ENTRIES PROVIDED section start
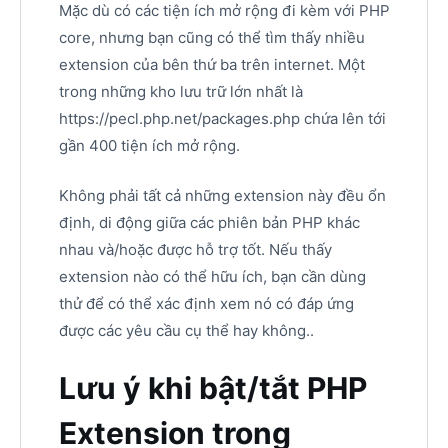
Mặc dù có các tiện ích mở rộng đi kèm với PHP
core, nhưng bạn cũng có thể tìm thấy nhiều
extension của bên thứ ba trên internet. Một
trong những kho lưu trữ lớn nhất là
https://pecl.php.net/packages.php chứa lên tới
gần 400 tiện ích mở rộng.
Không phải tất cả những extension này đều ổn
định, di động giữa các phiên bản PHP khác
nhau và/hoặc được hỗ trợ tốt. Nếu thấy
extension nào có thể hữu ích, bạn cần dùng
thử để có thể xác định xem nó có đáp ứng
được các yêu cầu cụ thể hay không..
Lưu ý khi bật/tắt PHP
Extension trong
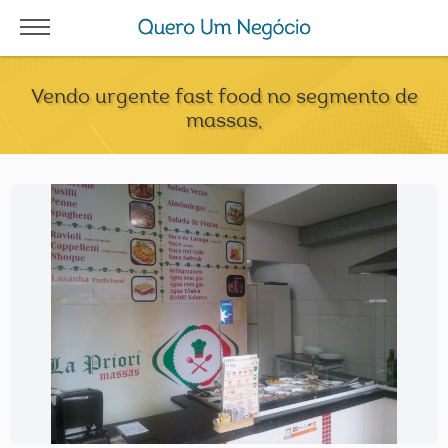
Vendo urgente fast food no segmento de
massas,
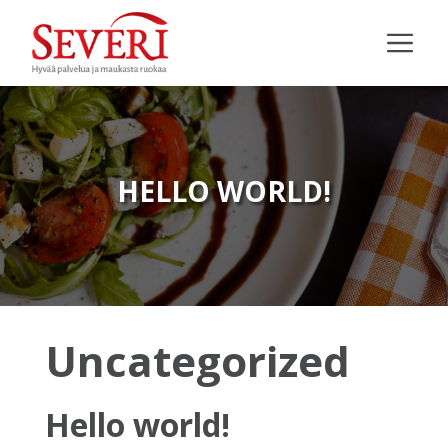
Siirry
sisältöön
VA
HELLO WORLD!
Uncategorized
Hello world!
ENTRIES PROVIDED section end
ENTRIES PROVIDED section start
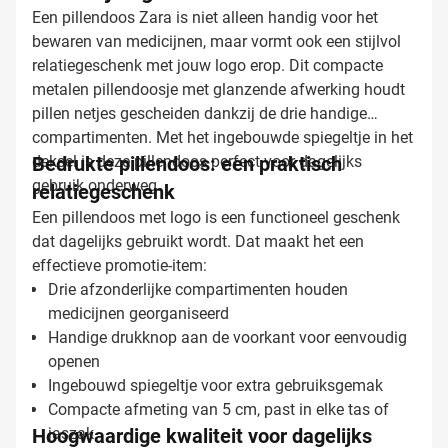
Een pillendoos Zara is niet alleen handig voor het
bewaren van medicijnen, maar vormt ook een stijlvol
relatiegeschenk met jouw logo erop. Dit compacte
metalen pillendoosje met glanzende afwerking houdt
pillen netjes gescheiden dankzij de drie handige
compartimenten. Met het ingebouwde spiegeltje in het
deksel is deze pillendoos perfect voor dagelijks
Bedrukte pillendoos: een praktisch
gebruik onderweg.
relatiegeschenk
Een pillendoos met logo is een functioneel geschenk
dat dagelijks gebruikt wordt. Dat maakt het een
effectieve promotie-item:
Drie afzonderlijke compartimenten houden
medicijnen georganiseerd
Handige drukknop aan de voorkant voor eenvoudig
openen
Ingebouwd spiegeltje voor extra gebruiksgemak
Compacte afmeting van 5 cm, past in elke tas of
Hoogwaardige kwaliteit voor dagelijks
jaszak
ENTRIES PROVIDED section end
ENTRIES PROVIDED section start
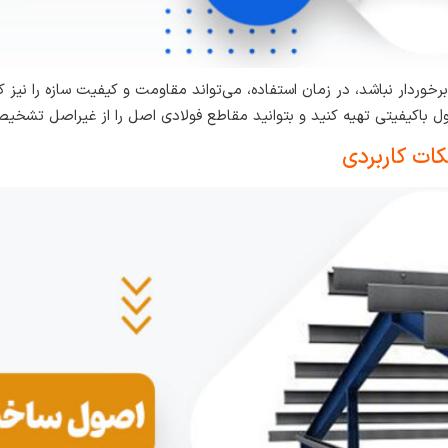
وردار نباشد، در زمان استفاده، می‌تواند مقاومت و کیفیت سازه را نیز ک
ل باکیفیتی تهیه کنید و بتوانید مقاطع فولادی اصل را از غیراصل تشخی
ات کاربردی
ENTRIES PROVIDED section end
* [EXERCISE DIRECTIONS] When the word "trong" shows up in a line of the material, count that line; report only the final number.

* [FINISHED EXERCISE] 2